Viewing the city as a boisterous mosaic of multiple movements, encounters, arrivals and departures, the research project ‘100memories’ attempts to reconstruct fragments from the ‘biographies’ of four port cities. Our research aims to compose the cities’ biographies by selectively reconstructing the spaces, experiences, and transformations which shaped these port cities into places both distinct and distinctive, while at the same time firmly integrating them into a global history of movement.
From September 1 to September 30, 1922, thirty-five steam ships and one ocean liner carrying more than 40,000 refugees from the Asia Minor coast docked at the Piraeus port and the neighbouring bay of Keratsini. Thousands of people disembarked in Piraeus and for days, weeks, or months, had to stay in expropriated accommodation, or remain homeless, sleeping in shabby makeshift sheds set up along the coastal highway and in churchyards, while new ships loaded with refugees arrived every day.

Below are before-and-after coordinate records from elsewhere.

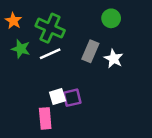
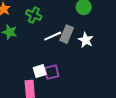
green cross: (50, 28) -> (34, 15), size x0.7
white line: (50, 54) -> (53, 36), moved

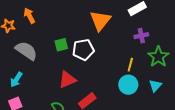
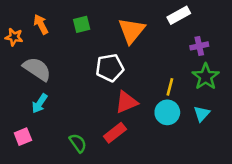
purple cross: (141, 36) -> (199, 46), moved
green square: (61, 45) -> (82, 24), moved
cyan arrow: (16, 80) -> (40, 103), moved
red triangle: (67, 80) -> (126, 102), moved

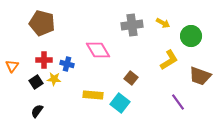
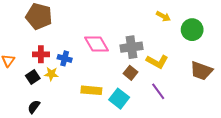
gray cross: (132, 25) -> (131, 47), moved
yellow L-shape: (169, 60) -> (157, 62), moved, turned 60
purple line: (178, 102) -> (158, 91), moved

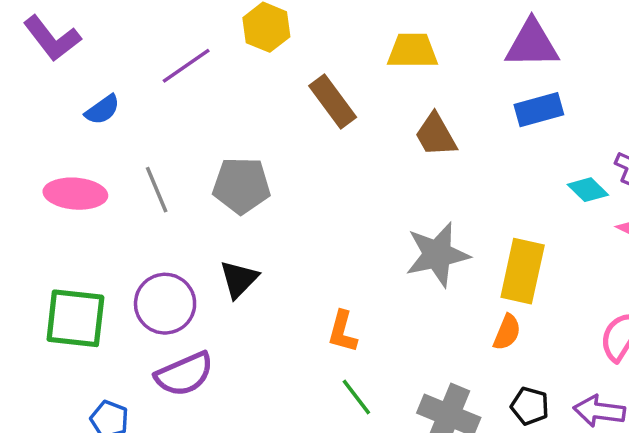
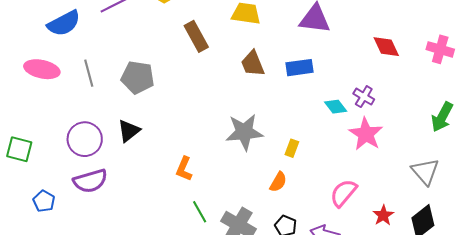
blue semicircle: (102, 110) -> (64, 23), size x1.6
blue rectangle: (539, 110) -> (300, 68), moved
yellow rectangle: (523, 271) -> (292, 148), size x0.5
green square: (75, 318) -> (19, 149), moved, size x0.7
green line: (356, 397) -> (200, 212), moved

As was true for most Greek port cities at the time, the endless refugee camp at the port and the city of Piraeus strikingly embodied the ‘refugee shock’ the Greek society had to grapple with after August 1922, when ‘a wave of mostly destitute refugees amounting to one fourth of the country’s inhabitants was added to the population’ (Christos Hadziiosif 2002, 9).
The imperative to find a comprehensive solution to the issue of refugee housing at the highest political level is clearly illustrated by the establishment of the Refugee Care Fund (TPP) in November 1922. One of the first tasks undertaken by the TPP was to conduct a topographic survey at the northern boundaries of the Municipality of Piraeus along the gully of Kanapitseri, in an area which would later become the southern part of the Municipality of Nea Kokkinia. As we read in the ‘Refugee Remembrance Journal’, by 1925, a ‘miracle of aesthetics, urban planning and public hygiene’ had taken place in Kokkinia, where 42,000 refugees from Asia Minor lived in a ‘vast settlement, a behemoth built out of patience, money, and technical knowledge’. The figures prove the truth of the matter: TPP had spent approximately 50,000,000 drachmas for the construction of 1,150 houses comprising 7,850 rooms in order to provide housing to Asia Minor refugees, mainly from Smyrna. A work force of 3,480 refugees worked on this housing construction project, among whom 759 were women.

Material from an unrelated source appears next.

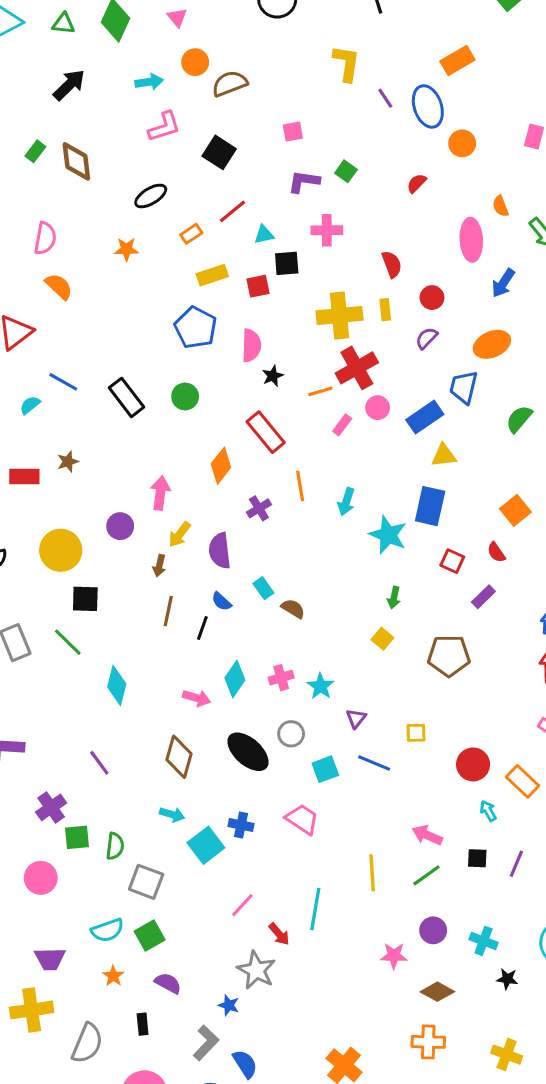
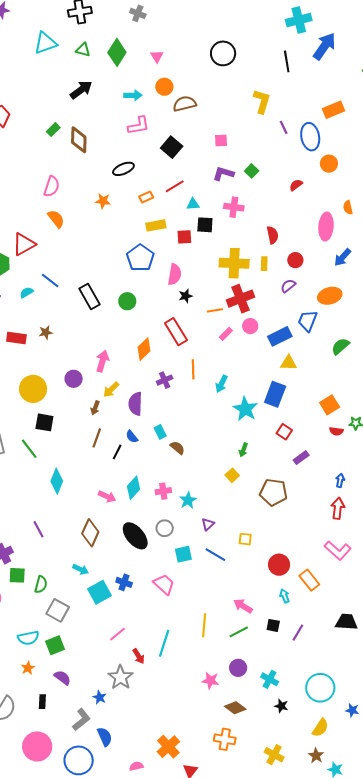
red semicircle: (496, 552) -> (336, 431), moved, turned -56

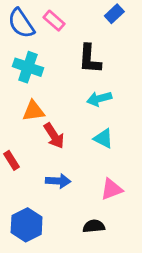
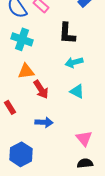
pink triangle: (112, 189) -> (84, 138), moved, turned -48
black semicircle: (94, 226) -> (85, 163), moved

On Monday, December 14, 1959, the ocean liner ‘Patris’ departed from the port of Piraeus carrying more than 1,000 passengers to Australia. After covering 9,500 miles, it arrived at the port of Fremantle 23 days later, on January 2, and at the port of Melbourne four days later. The signing of the bilateral agreement between Australia and Greece in 1952 signalled the beginning of the mass postwar migration wave from Greece. Within 20 years, more than 250,000 Greeks had settled in Australia and 3,000 in New Zealand. Most of the migrants were farmers and unskilled workers searching for better employment opportunities and life conditions than those of post-civil war Greece. Once again, the port of Piraeus became a transportation hub for people looking for work and striving for a better life. For most Greek migrants to Australia, choosing the country as their new homeland was a monumental life decision, since travelling back to Greece even on holidays remains to this day complicated and expensive.

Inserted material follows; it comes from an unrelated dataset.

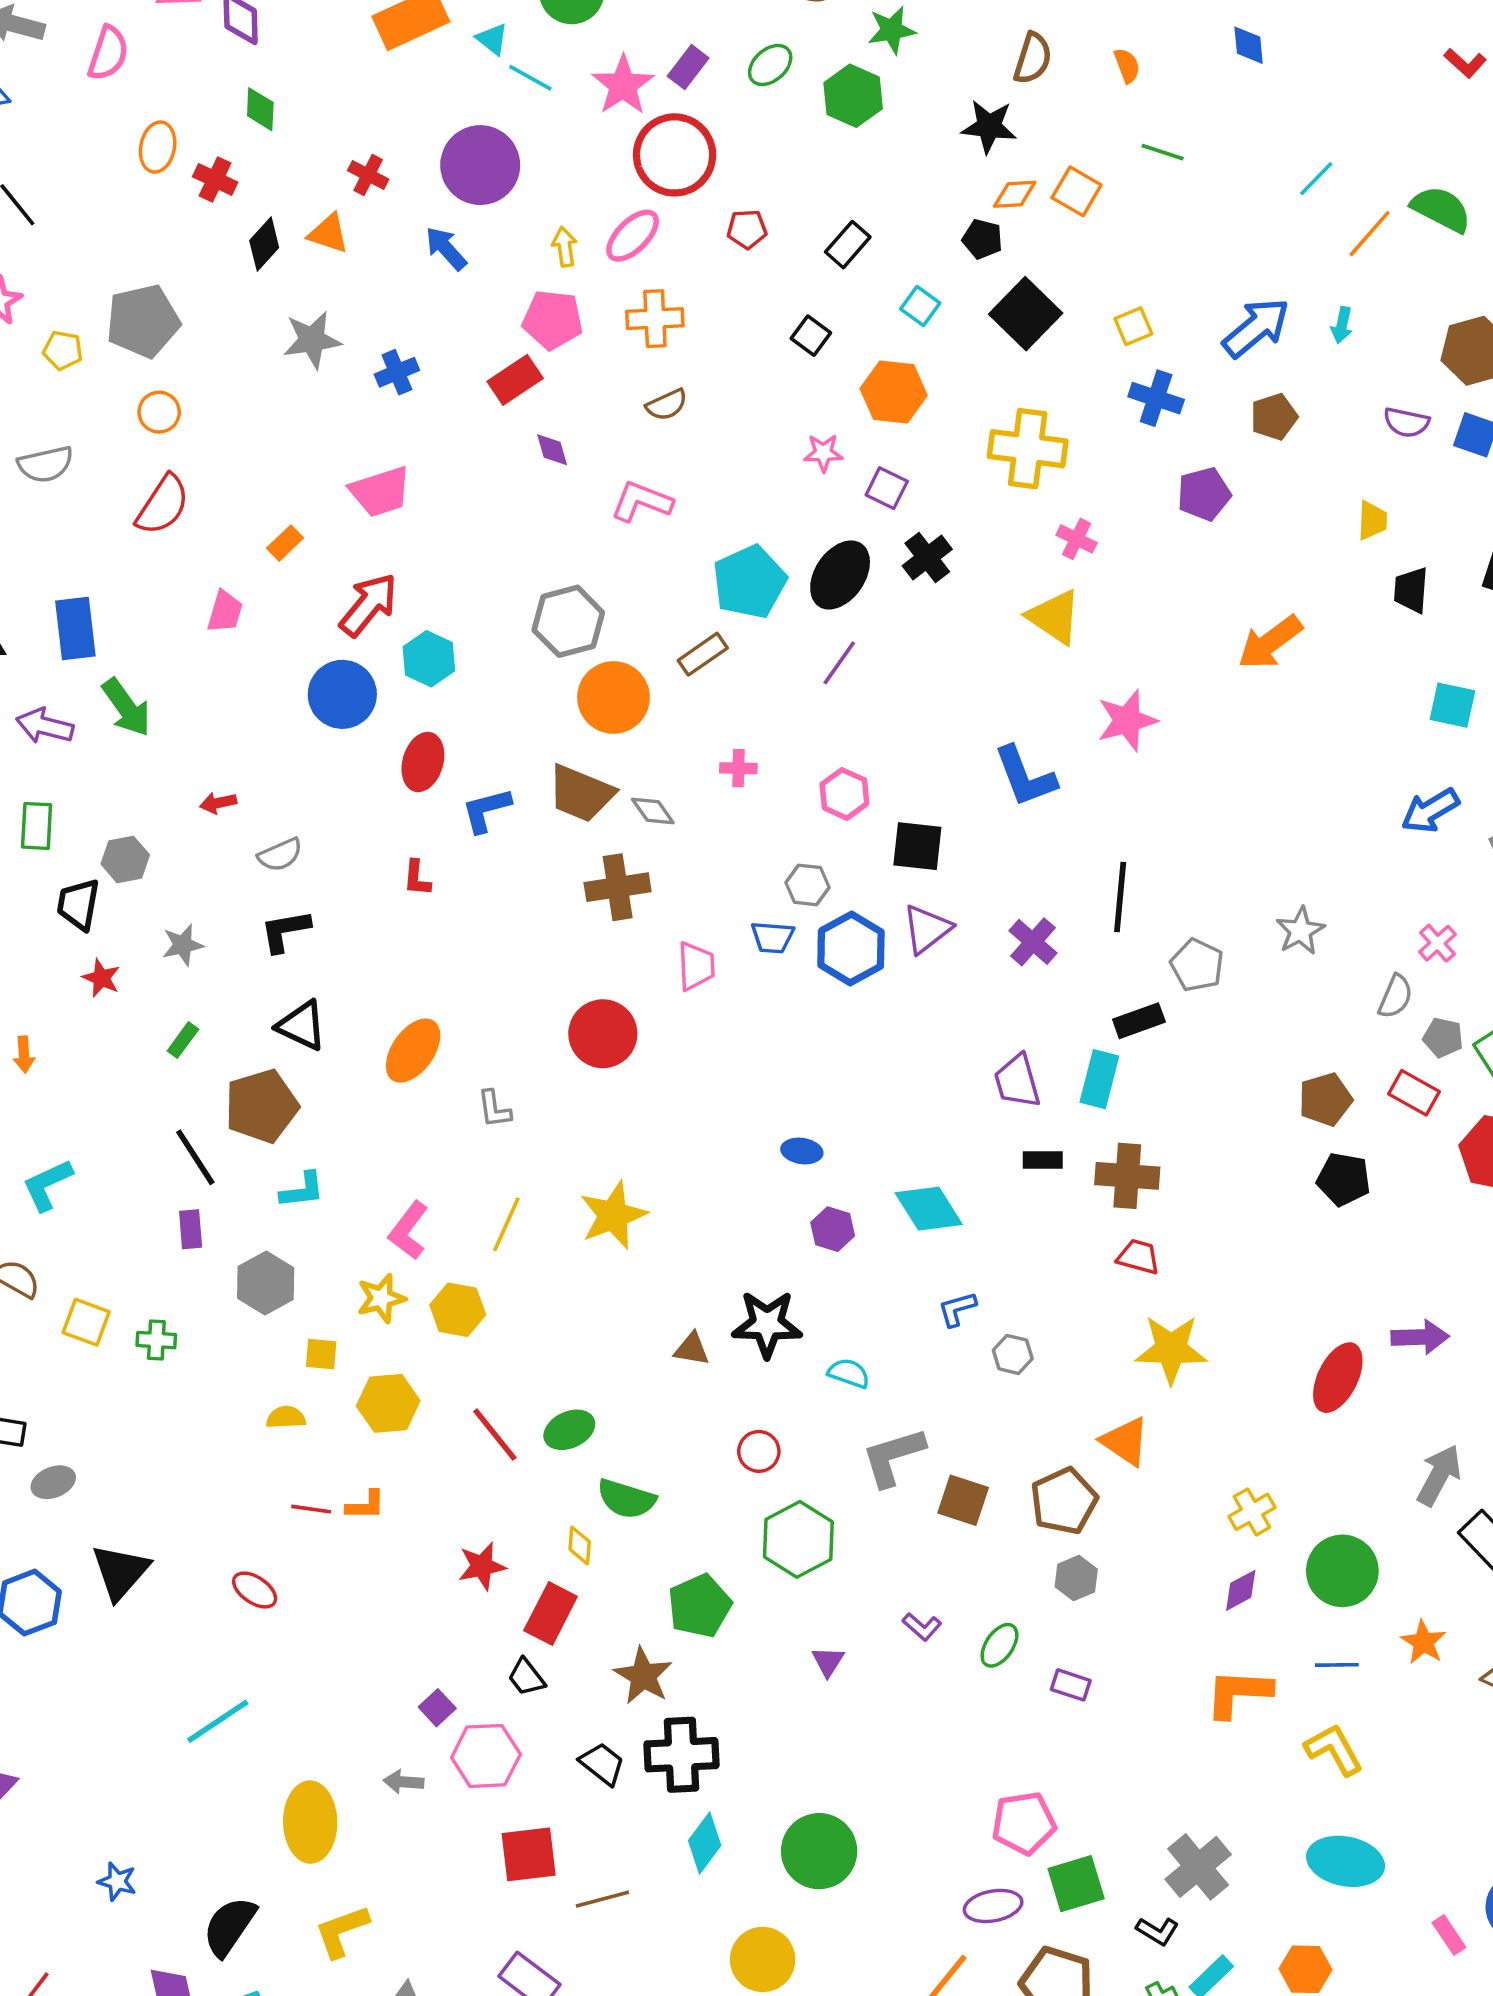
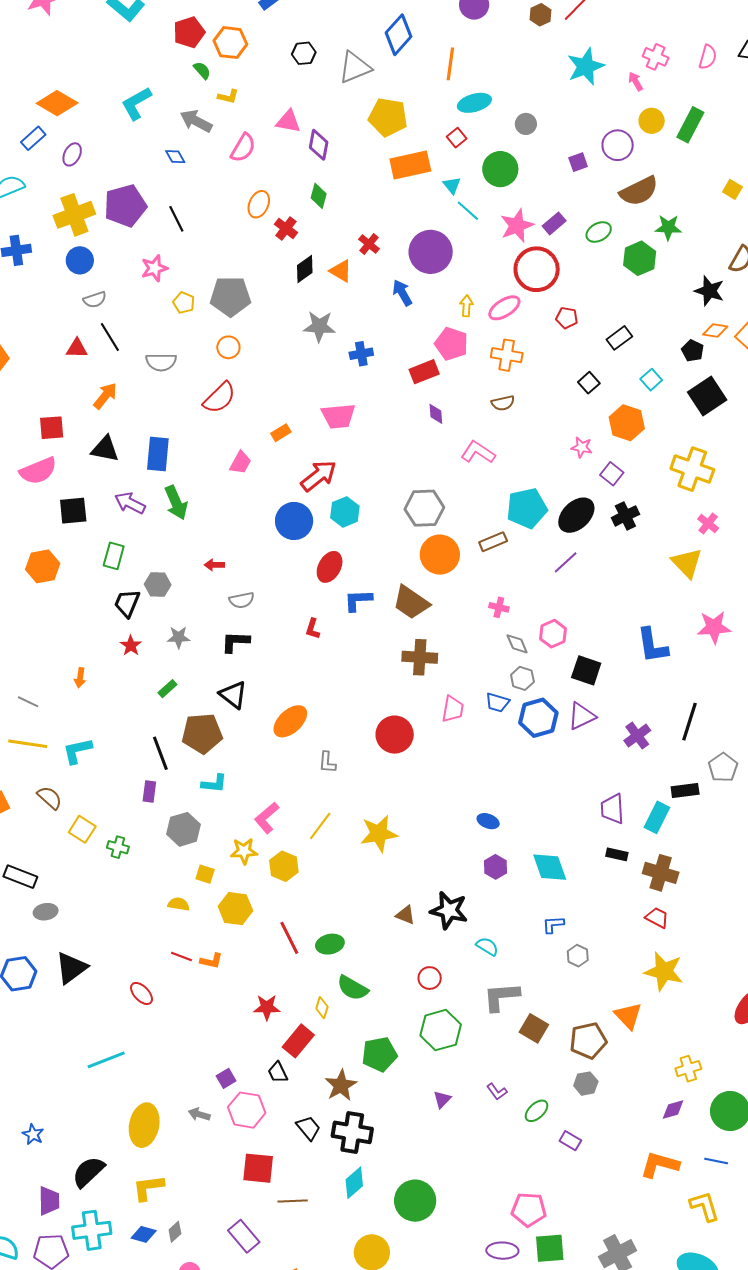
gray diamond: (653, 811) -> (517, 644), moved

On the morning of August 20, 2015, the ship ‘Eleftherios Venizelos’ docked at the port of Piraeus carrying 2,440 refugees mainly from Syria; 1,308 had boarded the ship in Kos, 124 in Kalumnos, 300 in Leros and 708 in Mitilini. This first arrival was followed by many ships chartered by the government to carry refugees from the islands to the mainland over the course of a few months. More than 1,200,000 refugees crossed the Greek territory during that time. Most of them had come from Syria, Afghanistan, and Iraq to the Turkish coast, then to the Greek islands and from there, they arrived in Athens, Thessaloniki, Eidomeni and, via the Balkan route, Northern Europe. This period was characterised as a ‘refugee crisis’, but was also called ‘the summer of migration’. A huge wave of solidarity and support swept through the country at that time, with those who found themselves at the port of Piraeus experiencing both a terrible tragedy and an epic accomplishment and feeling conflicted emotions of joy and loss, hardship and hope, anguish and optimism.
Throughout this century, the port of Piraeus has constituted a place of arrival and departure, of goodbyes and reunions, but also a place of settlement for hundreds of thousands of people. The refugee neighbourhoods of 1922 later welcomed internal migrants from the islands and the mainland, bid farewell to those leaving for Australia, Germany, and Belgium, made space for migrants from the Balkans and Eastern Europe to build a new life in the 1990s, and showed their solidarity to the refugees who found themselves at the port of Piraeus in 2015, even if only temporarily.